(What you are asked to do)
Nothing but the lines from the one containing "The Travelers ha" through the one containing "histories in minor", both included, should be given again, each exactly as written below.

(Entries provided)
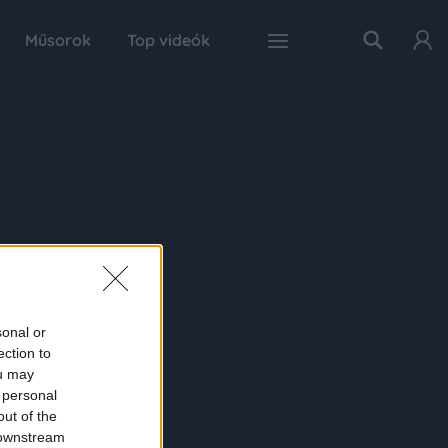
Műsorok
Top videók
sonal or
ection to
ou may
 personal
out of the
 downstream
==
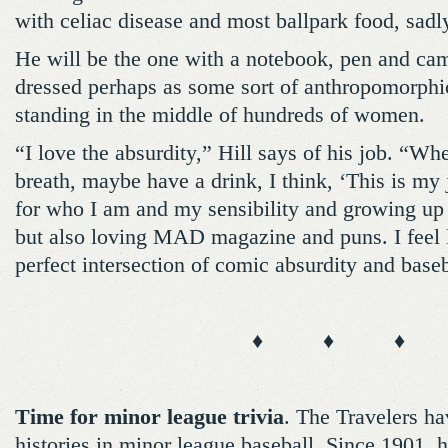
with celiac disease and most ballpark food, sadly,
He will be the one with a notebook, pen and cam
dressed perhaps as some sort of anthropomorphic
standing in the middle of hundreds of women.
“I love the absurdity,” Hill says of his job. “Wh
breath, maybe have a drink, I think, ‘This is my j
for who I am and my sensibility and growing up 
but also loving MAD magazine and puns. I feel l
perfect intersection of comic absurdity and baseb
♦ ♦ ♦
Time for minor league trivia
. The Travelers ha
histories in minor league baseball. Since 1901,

(Answer space)
. The Travelers ha
histories in minor league baseball. Since 1901,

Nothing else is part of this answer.